Ritsuka314[Huawei][SIMT] enable auto-blockify on the SIMT path; unify with the runtime cap

Development Differences Between Ascend and GPUs

Multi-Core Task Parallelism Strategy

NPUs are strongly bound to physical cores in Triton multi-core parallelism. This represents a core difference from GPUs' logical dimension parallelism + automatic physical mapping in hardware.

Core comparison

Dimension	GPU (NVIDIA)	Ascend
Essence of grids	Logical task dimension (decoupled from physical cores)	Physical core group mapping (bound to the AI core topology)
Limit on the number of cores/dimensions	No hard limit on the grid dimensions/sizes	Grid size ≤ Total number of AI cores; topology matching required by 2D

GPUs can be bound to multiple dimensions (a 3D grid of [n, m, l] is equivalent ton × m × l parallel threads). Each thread corresponds to only one kernel execution and executes only once.
In NPUs, vector cores and cube cores belong to multiple physical cores. The number of cores varies with the generation of hardware. Each core executes only one block and can schedule the block execution repeatedly.

Full Utilization of Cores

Ascend NPUs have multiple computing cores. Properly allocating and fully utilizing all available cores is one of the key factors to improve operator performance. When calling Triton kernel functions, you can set the launch parameter to control the number of cores in use. Take the GELU operator as an example:

triton_gelu[n, 1, 1](...)  # The first parameter indicates the number of cores in use. n indicates that n cores are in use.
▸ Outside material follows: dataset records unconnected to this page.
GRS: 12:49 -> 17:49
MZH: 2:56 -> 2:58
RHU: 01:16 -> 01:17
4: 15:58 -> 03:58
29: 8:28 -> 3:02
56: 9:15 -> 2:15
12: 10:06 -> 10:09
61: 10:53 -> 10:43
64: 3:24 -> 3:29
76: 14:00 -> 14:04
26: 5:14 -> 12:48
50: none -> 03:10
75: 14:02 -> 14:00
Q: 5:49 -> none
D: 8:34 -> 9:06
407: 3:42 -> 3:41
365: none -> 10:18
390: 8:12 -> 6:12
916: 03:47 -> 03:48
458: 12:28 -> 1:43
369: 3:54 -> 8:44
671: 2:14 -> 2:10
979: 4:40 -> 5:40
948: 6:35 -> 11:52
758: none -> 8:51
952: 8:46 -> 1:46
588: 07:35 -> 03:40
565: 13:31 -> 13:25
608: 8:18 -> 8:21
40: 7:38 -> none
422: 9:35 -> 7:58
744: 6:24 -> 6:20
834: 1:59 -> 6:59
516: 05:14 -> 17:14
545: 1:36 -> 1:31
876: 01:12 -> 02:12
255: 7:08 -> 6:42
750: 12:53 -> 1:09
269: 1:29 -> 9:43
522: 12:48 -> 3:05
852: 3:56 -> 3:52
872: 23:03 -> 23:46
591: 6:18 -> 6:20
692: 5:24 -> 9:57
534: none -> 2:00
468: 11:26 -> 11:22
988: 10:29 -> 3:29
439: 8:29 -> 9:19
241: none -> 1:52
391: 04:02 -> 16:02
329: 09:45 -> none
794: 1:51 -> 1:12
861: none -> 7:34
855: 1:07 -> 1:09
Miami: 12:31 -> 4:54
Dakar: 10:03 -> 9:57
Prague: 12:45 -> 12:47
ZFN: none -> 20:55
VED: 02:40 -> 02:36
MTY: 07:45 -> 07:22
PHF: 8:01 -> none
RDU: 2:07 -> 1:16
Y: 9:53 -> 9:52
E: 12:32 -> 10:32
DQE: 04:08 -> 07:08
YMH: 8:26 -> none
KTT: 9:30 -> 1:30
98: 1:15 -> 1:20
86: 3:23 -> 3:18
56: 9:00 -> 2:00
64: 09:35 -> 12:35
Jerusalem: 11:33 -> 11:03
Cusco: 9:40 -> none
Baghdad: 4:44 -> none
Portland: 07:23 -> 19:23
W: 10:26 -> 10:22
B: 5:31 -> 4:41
By optimizing the number of cores, you can fully schedule and utilize all computing resources, thereby maximizing the degree of parallelism (DOP) and throughput. Note that the number of cores in the current version must be less than or equal to 65,535.

Single-Core Data Transfer Strategy

Data Tiling

When you write Triton kernel functions, a proper data tiling strategy is essential for performance optimization. By adjusting tiling granularity parameters, you can balance computational workload and memory access efficiency across different dimensions.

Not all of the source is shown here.